С чего мне начать рассказ о последнем дне моей жизни? О чем вам рассказать? Я встаю, и все еще сонная завариваю себе кофе. Вода с шипением льется на раскаленную кофеварку и плюется в меня. В душе я не могу правильно настроить температуру воды. Иногда мне кажется, что каждый день кто-то меняет краны местами, просто чтобы сбить меня с толку. Я ем банан, который мне с трудом удается проглотить, и, обходя игрушки для собак, отбрасываю их в угол гостиной, чтобы открыть окно и впустить утренний свет в комнату. Улица представляет собой обычную смесь раздутых мешков для мусора и металлических каркасов. По ним даже можно было бы спуститься, не выгляди они так, словно вот-вот рухнут. Небо голубое, но позже снова пойдет дождь. Собачья шерсть зацепилась за большой палец на моей ноге. Светлый, яркий, самый обычный день.

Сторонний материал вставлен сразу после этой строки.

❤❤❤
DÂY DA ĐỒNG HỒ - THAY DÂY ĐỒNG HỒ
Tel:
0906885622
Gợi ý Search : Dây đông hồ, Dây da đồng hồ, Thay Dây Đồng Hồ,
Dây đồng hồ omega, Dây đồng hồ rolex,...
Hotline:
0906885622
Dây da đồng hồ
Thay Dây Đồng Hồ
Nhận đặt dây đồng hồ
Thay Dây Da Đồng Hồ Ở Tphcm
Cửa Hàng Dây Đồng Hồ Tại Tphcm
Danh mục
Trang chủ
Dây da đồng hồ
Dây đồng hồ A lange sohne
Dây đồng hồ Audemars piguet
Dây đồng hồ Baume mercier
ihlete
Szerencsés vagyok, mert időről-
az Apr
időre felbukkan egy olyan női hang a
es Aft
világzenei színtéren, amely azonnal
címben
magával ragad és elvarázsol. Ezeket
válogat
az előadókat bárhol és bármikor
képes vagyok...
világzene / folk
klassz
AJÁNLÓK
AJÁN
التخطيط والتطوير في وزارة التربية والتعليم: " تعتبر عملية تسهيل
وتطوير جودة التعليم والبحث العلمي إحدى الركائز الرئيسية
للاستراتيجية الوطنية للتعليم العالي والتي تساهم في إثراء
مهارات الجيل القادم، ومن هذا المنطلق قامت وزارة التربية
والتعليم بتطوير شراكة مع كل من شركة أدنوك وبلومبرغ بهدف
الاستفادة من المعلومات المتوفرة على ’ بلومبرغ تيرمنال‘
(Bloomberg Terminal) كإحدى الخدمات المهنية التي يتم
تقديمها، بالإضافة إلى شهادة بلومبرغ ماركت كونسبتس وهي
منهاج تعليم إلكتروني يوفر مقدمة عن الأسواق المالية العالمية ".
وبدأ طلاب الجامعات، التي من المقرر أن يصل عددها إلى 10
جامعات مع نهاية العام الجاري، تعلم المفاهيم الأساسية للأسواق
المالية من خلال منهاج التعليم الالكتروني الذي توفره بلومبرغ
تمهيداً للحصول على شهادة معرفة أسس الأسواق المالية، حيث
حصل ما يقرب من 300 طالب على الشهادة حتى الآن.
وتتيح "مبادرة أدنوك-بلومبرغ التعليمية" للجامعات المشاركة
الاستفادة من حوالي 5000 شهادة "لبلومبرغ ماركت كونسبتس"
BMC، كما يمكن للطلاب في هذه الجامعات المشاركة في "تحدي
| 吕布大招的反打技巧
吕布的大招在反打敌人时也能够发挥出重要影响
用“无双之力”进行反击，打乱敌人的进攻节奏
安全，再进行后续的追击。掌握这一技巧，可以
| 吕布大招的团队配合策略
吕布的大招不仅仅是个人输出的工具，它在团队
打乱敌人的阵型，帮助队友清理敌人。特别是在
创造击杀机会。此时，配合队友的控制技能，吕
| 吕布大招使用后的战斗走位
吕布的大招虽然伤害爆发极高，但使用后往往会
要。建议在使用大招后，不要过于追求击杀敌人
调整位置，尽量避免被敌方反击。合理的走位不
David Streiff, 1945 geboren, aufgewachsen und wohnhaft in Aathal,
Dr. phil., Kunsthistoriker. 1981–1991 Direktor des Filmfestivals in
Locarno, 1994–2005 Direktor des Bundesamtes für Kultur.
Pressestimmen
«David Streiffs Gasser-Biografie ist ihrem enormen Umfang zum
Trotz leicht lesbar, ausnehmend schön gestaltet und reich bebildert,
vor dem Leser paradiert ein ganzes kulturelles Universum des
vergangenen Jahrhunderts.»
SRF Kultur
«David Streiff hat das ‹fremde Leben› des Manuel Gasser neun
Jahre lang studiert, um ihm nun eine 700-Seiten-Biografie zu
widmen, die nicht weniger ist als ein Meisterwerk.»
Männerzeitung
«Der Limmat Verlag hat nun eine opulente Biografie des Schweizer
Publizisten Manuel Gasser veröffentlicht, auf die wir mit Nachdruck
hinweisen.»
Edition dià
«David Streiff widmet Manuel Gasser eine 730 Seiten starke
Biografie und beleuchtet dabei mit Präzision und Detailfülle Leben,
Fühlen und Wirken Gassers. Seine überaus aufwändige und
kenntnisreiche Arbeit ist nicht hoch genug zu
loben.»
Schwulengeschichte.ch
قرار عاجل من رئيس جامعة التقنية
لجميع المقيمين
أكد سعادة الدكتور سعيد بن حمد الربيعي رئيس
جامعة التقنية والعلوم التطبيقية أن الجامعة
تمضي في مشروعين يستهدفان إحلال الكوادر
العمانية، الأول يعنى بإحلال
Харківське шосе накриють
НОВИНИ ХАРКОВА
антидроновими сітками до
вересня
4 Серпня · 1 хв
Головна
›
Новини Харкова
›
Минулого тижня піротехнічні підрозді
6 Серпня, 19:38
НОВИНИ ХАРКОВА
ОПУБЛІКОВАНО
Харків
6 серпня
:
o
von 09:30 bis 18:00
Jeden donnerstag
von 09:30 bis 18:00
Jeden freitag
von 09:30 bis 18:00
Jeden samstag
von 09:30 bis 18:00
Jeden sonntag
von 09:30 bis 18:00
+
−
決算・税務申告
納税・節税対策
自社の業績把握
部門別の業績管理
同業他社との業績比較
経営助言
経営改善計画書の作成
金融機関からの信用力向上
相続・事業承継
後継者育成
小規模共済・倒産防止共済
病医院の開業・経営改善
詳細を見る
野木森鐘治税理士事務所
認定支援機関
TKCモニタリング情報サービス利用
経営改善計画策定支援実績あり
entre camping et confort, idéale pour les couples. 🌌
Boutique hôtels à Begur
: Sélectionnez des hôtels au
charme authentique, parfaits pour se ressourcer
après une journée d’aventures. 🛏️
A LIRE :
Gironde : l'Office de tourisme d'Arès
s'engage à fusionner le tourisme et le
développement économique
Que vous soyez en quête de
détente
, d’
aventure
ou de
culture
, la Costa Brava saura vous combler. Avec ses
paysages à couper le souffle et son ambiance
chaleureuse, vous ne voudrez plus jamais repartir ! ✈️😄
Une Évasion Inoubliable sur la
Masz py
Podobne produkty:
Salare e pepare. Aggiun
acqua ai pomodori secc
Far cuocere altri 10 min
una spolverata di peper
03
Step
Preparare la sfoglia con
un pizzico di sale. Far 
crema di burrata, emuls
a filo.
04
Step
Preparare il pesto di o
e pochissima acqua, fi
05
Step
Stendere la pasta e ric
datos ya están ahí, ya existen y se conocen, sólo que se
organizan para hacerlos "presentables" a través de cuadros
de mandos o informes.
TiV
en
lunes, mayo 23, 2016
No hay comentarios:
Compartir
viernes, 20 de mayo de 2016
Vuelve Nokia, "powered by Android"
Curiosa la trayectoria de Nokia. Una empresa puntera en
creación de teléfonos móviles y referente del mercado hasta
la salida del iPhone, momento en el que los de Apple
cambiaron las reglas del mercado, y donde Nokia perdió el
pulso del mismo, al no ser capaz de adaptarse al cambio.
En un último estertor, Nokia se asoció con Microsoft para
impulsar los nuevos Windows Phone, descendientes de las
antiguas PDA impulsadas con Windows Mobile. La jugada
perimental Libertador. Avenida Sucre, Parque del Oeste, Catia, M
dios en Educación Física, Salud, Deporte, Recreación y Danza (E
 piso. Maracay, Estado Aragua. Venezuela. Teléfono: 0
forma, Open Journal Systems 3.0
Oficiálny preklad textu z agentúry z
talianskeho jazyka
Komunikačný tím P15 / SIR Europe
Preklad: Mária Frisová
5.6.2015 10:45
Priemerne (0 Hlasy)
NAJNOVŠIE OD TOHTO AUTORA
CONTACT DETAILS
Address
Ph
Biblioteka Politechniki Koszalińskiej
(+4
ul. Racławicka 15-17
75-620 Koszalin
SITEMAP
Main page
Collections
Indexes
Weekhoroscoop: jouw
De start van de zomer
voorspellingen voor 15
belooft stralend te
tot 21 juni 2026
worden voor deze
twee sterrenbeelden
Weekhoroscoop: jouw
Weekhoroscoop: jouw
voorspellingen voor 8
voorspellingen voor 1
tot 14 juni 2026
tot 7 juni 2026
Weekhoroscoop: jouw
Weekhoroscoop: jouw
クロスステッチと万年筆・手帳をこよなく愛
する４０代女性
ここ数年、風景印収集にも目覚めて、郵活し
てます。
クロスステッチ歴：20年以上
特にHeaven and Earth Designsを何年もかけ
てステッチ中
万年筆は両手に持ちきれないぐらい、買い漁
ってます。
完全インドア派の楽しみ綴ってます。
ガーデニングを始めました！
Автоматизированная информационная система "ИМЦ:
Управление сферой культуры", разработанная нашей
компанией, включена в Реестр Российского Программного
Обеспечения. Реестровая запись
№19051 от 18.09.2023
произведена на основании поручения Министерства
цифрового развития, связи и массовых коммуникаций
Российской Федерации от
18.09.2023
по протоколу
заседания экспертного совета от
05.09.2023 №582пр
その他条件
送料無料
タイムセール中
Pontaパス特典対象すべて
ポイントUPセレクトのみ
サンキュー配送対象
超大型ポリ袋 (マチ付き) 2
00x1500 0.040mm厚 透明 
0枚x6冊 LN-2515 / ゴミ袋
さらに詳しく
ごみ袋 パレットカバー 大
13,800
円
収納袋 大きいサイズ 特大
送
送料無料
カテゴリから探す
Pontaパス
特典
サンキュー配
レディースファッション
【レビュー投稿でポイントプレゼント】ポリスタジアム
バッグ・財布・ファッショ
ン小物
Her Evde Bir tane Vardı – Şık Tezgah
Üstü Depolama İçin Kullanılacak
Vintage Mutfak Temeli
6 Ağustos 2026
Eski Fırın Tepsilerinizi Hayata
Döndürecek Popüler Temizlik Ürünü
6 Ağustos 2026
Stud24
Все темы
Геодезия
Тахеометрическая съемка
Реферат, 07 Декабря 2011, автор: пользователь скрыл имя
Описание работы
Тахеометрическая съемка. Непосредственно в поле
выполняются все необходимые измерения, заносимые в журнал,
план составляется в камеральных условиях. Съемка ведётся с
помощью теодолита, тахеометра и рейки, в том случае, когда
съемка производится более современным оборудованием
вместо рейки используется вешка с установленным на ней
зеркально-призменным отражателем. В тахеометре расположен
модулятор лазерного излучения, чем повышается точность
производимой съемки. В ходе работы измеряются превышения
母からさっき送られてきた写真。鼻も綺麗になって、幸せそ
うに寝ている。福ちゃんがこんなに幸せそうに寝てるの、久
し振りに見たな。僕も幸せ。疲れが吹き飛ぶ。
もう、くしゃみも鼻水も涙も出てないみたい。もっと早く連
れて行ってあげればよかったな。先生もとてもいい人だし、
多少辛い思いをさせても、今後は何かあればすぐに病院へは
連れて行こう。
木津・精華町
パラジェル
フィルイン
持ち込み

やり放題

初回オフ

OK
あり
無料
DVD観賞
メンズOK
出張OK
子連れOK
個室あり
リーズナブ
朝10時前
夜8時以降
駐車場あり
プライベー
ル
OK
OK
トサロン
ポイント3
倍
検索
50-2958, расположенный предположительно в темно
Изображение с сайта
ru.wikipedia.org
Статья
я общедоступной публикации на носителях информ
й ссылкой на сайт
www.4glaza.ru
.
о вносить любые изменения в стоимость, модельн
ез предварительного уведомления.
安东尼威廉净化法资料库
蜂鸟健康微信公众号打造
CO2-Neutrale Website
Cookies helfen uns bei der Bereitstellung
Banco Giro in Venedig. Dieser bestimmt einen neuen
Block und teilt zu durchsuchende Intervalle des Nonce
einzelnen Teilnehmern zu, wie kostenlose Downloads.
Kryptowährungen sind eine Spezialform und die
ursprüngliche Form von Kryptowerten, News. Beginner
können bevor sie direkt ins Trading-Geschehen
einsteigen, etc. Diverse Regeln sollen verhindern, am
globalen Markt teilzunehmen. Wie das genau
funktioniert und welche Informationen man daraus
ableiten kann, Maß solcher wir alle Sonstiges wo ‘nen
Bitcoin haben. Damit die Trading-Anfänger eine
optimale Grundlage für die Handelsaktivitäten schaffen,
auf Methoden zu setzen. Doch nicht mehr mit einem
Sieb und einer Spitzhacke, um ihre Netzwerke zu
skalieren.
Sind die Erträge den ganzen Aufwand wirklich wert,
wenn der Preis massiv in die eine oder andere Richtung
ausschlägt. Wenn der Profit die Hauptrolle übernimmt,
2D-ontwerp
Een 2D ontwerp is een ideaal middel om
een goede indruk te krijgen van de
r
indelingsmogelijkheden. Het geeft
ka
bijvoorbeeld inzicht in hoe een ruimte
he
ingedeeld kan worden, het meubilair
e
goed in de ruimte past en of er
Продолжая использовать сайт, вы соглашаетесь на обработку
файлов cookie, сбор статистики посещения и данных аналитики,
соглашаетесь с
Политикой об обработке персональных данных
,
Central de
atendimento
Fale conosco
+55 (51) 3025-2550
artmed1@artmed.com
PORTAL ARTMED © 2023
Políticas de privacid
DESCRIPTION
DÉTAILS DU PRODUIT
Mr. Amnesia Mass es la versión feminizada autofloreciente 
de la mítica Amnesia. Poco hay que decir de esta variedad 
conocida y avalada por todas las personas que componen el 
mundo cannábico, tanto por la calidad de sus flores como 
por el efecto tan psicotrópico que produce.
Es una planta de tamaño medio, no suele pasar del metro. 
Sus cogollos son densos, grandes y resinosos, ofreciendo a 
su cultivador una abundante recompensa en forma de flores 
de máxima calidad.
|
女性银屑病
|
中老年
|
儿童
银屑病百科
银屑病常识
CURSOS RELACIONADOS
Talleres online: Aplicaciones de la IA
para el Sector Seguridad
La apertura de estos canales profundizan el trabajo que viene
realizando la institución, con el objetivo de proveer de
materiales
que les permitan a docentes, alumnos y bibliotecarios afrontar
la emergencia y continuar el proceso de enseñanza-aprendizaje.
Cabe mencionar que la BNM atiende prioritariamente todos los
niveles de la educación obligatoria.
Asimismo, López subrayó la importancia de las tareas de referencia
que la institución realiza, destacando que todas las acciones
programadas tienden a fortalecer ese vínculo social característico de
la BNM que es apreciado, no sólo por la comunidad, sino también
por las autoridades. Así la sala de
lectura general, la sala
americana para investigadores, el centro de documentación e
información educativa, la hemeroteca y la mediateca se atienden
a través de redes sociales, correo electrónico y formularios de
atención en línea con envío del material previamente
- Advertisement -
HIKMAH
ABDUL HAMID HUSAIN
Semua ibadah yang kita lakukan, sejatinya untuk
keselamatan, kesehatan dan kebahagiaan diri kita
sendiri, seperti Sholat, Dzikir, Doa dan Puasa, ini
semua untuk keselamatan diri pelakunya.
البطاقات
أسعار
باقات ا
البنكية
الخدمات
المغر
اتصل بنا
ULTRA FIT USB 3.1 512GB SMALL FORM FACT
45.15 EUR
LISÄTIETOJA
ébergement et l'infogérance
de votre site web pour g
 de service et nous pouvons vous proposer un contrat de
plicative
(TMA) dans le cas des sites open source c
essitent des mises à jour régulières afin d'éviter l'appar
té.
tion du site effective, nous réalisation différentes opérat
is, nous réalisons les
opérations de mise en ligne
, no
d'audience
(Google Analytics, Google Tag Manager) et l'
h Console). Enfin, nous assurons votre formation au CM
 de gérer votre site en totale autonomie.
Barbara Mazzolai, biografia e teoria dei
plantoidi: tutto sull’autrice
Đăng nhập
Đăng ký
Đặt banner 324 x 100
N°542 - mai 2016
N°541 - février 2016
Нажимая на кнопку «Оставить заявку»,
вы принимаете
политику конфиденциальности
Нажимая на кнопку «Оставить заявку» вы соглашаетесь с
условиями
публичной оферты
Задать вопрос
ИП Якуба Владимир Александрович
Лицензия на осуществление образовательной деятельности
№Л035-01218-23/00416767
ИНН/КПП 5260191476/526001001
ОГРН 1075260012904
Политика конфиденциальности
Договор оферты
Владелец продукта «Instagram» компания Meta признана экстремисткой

Я встаю, но все еще хочу спать. Варю себе кофе, шипит вода. Неправильная температура в душе. Скользкая банановая мякоть на языке и скрип резиновой косточки. Мешки для мусора, металл и синее-пресинее небо. Надвигается дождь. Собачья шерсть, что щекочет палец на ноге. Светлый, яркий и совсем не обычный день.
Утро проходит. Ни медленно, ни быстро. Просто проходит.
Почти целый месяц мое утро проходило подобным образом, так что я успела к этому привыкнуть. Я делаю бутерброд с сыром, оставляю тарелку и нож в раковине, рядом с моей кружкой для кофе. В голову приходит идея, что мне следует больше стараться, чтобы содержать это место в чистоте. Я должна показать свою благодарность. Я прижимаю еще одну заметку и пишу слово «Помогать», прежде чем сильный хлопок снаружи пугает меня. Буква «ь» виляет, отскакивает от желтой бумаги, когда я роняю ручку. Я хотела написать: «Помогать по дому», но ручка закатилась под стол. Я не утруждаю себя тем, чтобы наклониться и найти ее.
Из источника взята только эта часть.